Get better faster. That's what I've spent my last year trying to do. I went to a startup to grow, to stretch in ways that I couldn't stretch in the confines of a big company. And when I suddenly found myself running the whole engineering team, this learning doubled its speed overnight. Being an ok manager and a great engineer is no longer enough for me to do my job. I need to be an excellent manager, an inspirational leader, a great strategist and a savvy planner. And the engineer can't totally slack off, but she needs to be saved for the really nasty bugs, not implementing fun new features.
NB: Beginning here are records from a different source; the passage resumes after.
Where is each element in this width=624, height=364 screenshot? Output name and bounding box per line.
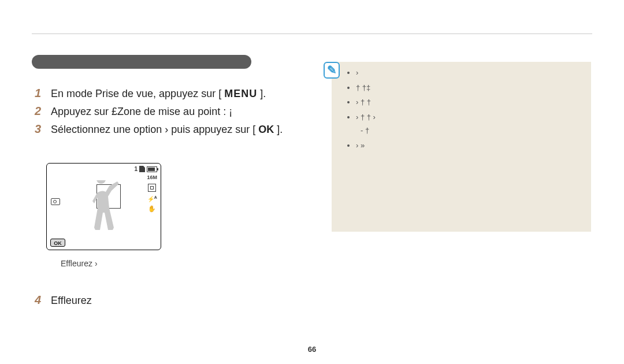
note-icon: ✎ xyxy=(324,62,340,79)
ok-button-label: OK xyxy=(258,124,274,135)
drive-mode-icon xyxy=(51,198,60,205)
note-bullet: › † † xyxy=(356,96,582,108)
step-1: 1 En mode Prise de vue, appuyez sur [ ME… xyxy=(35,86,312,101)
step-number: 3 xyxy=(35,121,51,137)
sd-card-icon xyxy=(139,166,145,172)
step-4: 4 Effleurez xyxy=(35,292,312,310)
step-body: Sélectionnez une option › puis appuyez s… xyxy=(51,121,312,136)
step-1-pre: En mode Prise de vue, appuyez sur [ xyxy=(51,88,221,99)
note-bullet: › † † › † xyxy=(356,112,582,136)
screenshot-caption: Effleurez › xyxy=(61,259,205,268)
flash-icon: A xyxy=(147,195,157,202)
camera-ok-button: OK xyxy=(50,239,65,247)
camera-right-stack: 16M A xyxy=(147,175,157,214)
step-number: 4 xyxy=(35,292,51,308)
note-body: › † †‡ › † † › † † › † › » xyxy=(348,67,582,154)
shot-counter: 1 xyxy=(134,166,138,172)
step-body: Effleurez xyxy=(51,292,312,307)
step-number: 1 xyxy=(35,86,51,101)
note-subbullet: † xyxy=(365,125,582,136)
step-body: En mode Prise de vue, appuyez sur [ MENU… xyxy=(51,86,312,101)
pencil-glyph: ✎ xyxy=(327,63,337,77)
battery-icon xyxy=(147,166,157,172)
step-body: Appuyez sur £Zone de mise au point : ¡ xyxy=(51,103,312,118)
note-bullet: › xyxy=(356,67,582,79)
step-1-post: ]. xyxy=(260,88,266,99)
person-silhouette xyxy=(81,180,123,250)
step-2: 2 Appuyez sur £Zone de mise au point : ¡ xyxy=(35,103,312,119)
step-list: 1 En mode Prise de vue, appuyez sur [ ME… xyxy=(35,86,312,139)
step-3-pre: Sélectionnez une option › puis appuyez s… xyxy=(51,124,255,135)
metering-icon xyxy=(148,184,156,192)
step-number: 2 xyxy=(35,103,51,119)
section-heading-pill xyxy=(32,55,251,69)
note-bullet: › » xyxy=(356,140,582,151)
note-bullet: † †‡ xyxy=(356,82,582,94)
page-number: 66 xyxy=(0,345,624,354)
step-3-post: ]. xyxy=(277,124,283,135)
top-rule xyxy=(32,34,592,34)
camera-screenshot: 1 16M A OK xyxy=(46,163,161,250)
step-3: 3 Sélectionnez une option › puis appuyez… xyxy=(35,121,312,137)
camera-top-status: 1 xyxy=(134,166,157,172)
stabilizer-icon xyxy=(148,206,156,214)
menu-button-label: MENU xyxy=(224,88,257,99)
photo-size-label: 16M xyxy=(147,175,157,180)
flash-suffix: A xyxy=(154,195,157,199)
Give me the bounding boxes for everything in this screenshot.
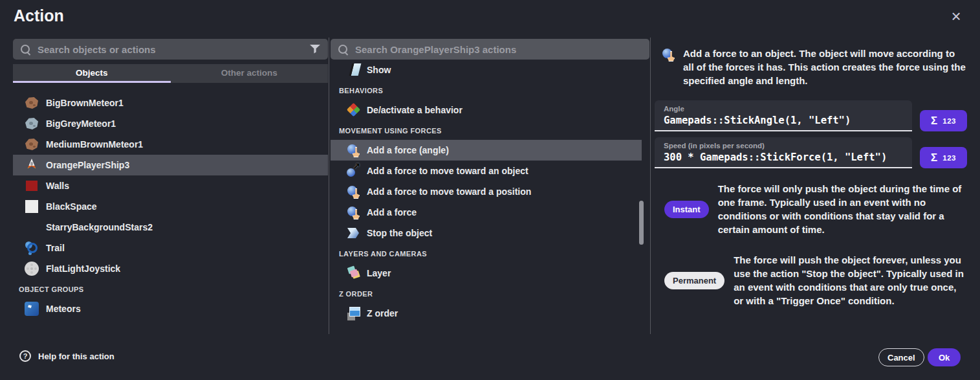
field-label: Speed (in pixels per second) [664, 142, 903, 150]
action-row[interactable]: Stop the object [331, 223, 642, 243]
actions-search [331, 39, 649, 60]
action-details-panel: Add a force to an object. The object wil… [655, 39, 967, 307]
force-mode-description: The force will only push the object duri… [718, 182, 967, 236]
panel-divider [329, 38, 329, 334]
tab-objects[interactable]: Objects [13, 64, 171, 83]
actions-search-input[interactable] [355, 44, 642, 55]
objects-search-input[interactable] [38, 44, 303, 55]
action-row[interactable]: Add a force [331, 202, 642, 223]
expression-field[interactable]: Angle [655, 100, 912, 131]
object-label: BigBrownMeteor1 [46, 98, 124, 108]
action-label: Layer [367, 268, 391, 278]
object-row[interactable]: FlatLightJoystick [13, 258, 328, 279]
zorder-icon [346, 306, 362, 321]
parameter-row: Speed (in pixels per second)Σ123 [655, 137, 967, 168]
action-label: Add a force [367, 207, 417, 218]
show-icon [346, 62, 362, 78]
action-row[interactable]: De/activate a behavior [331, 100, 642, 120]
search-icon [20, 44, 31, 55]
numbers-icon: 123 [942, 117, 956, 125]
object-list: BigBrownMeteor1BigGreyMeteor1MediumBrown… [13, 93, 328, 279]
group-meteors-icon [24, 301, 39, 317]
section-header: BEHAVIORS [331, 85, 649, 96]
action-label: De/activate a behavior [367, 105, 463, 115]
instant-button[interactable]: Instant [664, 201, 709, 218]
dialog-title: Action [14, 6, 64, 25]
scrollbar-thumb[interactable] [639, 201, 644, 245]
object-row[interactable]: BigBrownMeteor1 [13, 93, 328, 113]
expression-editor-button[interactable]: Σ123 [920, 110, 967, 131]
object-label: Trail [46, 243, 65, 253]
cancel-button[interactable]: Cancel [878, 348, 924, 366]
add-force-icon [661, 47, 677, 62]
ok-button[interactable]: Ok [928, 348, 961, 366]
force-icon [346, 184, 362, 199]
object-row[interactable]: Walls [13, 175, 328, 196]
sigma-icon: Σ [931, 151, 937, 164]
object-row[interactable]: OrangePlayerShip3 [13, 155, 328, 175]
object-row[interactable]: StarryBackgroundStars2 [13, 217, 328, 238]
action-description: Add a force to an object. The object wil… [683, 47, 967, 87]
objects-search [13, 39, 328, 60]
action-row[interactable]: Add a force (angle) [331, 140, 642, 161]
objects-tabs: Objects Other actions [13, 64, 328, 83]
section-header: LAYERS AND CAMERAS [331, 249, 649, 259]
field-label: Angle [664, 105, 903, 113]
object-row[interactable]: BlackSpace [13, 196, 328, 217]
panel-divider [650, 38, 651, 334]
search-icon [338, 44, 349, 55]
meteor-grey-icon [24, 116, 39, 131]
parameter-fields: AngleΣ123Speed (in pixels per second)Σ12… [655, 100, 967, 168]
red-square-icon [24, 178, 39, 194]
object-groups-header: OBJECT GROUPS [13, 284, 328, 295]
expression-editor-button[interactable]: Σ123 [920, 147, 967, 168]
action-row[interactable]: Show [331, 60, 642, 80]
expression-field[interactable]: Speed (in pixels per second) [655, 137, 912, 168]
meteor-brown-icon [24, 95, 39, 111]
object-row[interactable]: Trail [13, 238, 328, 258]
ship-icon [24, 157, 39, 173]
filter-icon[interactable] [309, 43, 321, 55]
white-square-icon [24, 199, 39, 214]
force-icon [346, 142, 362, 158]
action-label: Add a force to move toward a position [367, 186, 531, 197]
parameter-row: AngleΣ123 [655, 100, 967, 131]
action-label: Z order [367, 308, 398, 319]
force-object-icon [346, 163, 362, 179]
force-mode-row: InstantThe force will only push the obje… [655, 182, 967, 236]
action-row[interactable]: Add a force to move toward a position [331, 181, 642, 202]
stop-icon [346, 225, 362, 241]
object-row[interactable]: MediumBrownMeteor1 [13, 134, 328, 155]
permanent-button[interactable]: Permanent [664, 272, 724, 289]
force-mode-options: InstantThe force will only push the obje… [655, 182, 967, 307]
close-button[interactable]: × [946, 6, 966, 26]
joystick-icon [24, 261, 39, 276]
action-label: Add a force (angle) [367, 145, 449, 155]
force-mode-row: PermanentThe force will push the object … [655, 253, 967, 307]
object-group-row[interactable]: Meteors [13, 298, 328, 319]
section-header: Z ORDER [331, 289, 649, 299]
behavior-icon [346, 102, 362, 118]
action-label: Stop the object [367, 228, 432, 238]
layer-icon [346, 265, 362, 281]
expression-input[interactable] [664, 115, 903, 126]
help-label: Help for this action [38, 352, 114, 361]
force-icon [346, 205, 362, 220]
tab-other-actions[interactable]: Other actions [171, 64, 329, 83]
action-description-row: Add a force to an object. The object wil… [655, 47, 967, 87]
object-label: FlatLightJoystick [46, 263, 120, 274]
object-label: StarryBackgroundStars2 [46, 222, 153, 232]
section-header: MOVEMENT USING FORCES [331, 126, 649, 136]
meteor-brown-icon [24, 137, 39, 152]
action-row[interactable]: Add a force to move toward an object [331, 161, 642, 181]
help-link[interactable]: Help for this action [19, 350, 114, 362]
action-list: ShowBEHAVIORSDe/activate a behaviorMOVEM… [331, 60, 649, 324]
action-row[interactable]: Z order [331, 303, 642, 324]
object-group-label: Meteors [46, 304, 81, 314]
object-label: Walls [46, 181, 69, 191]
expression-input[interactable] [664, 151, 903, 163]
action-row[interactable]: Layer [331, 263, 642, 284]
object-row[interactable]: BigGreyMeteor1 [13, 113, 328, 134]
object-label: MediumBrownMeteor1 [46, 139, 143, 150]
actions-panel: ShowBEHAVIORSDe/activate a behaviorMOVEM… [331, 39, 649, 335]
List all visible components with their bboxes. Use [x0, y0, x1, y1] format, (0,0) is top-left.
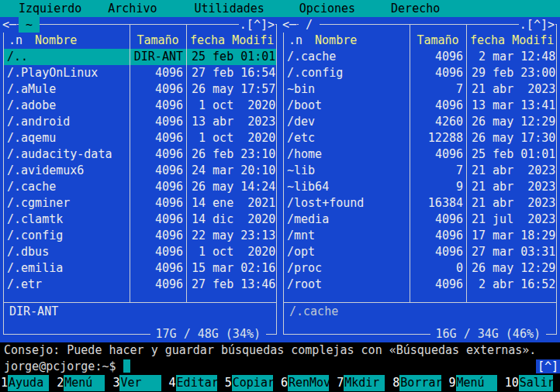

This has all taught me a difficult lesson: you get better faster by tackling the hardest problems you have and ignoring the rest. Delegate the things that are easy for you (read: the little things you do to feel good about your own productivity) to someone who still needs to learn those skills. Immerse yourself in your stretch areas. For me, this mostly means that I have to delegate coding and design details to the engineers working for me, I have to delegate the ownership of my beloved projects and systems to someone with the time to care for them. This is PAINFUL. I would call the last 3 months being mostly out of coding and in planning/management/recruiting land to be some of the hardest of my career.
And yet, I'm doing it. I'm getting better. And it's not just me who is getting better. It's every member of my team that has had to step up, to fill in the empty positions of leadership, to take over the work I can't do, or the work that the person who took work from me can't do.
You'll never get better doing the easy stuff, checking off the small tasks. A savvy entrepreneur knows that the easy stuff can always be done by someone else, so let someone else do it. The hard problems are the problems that matter.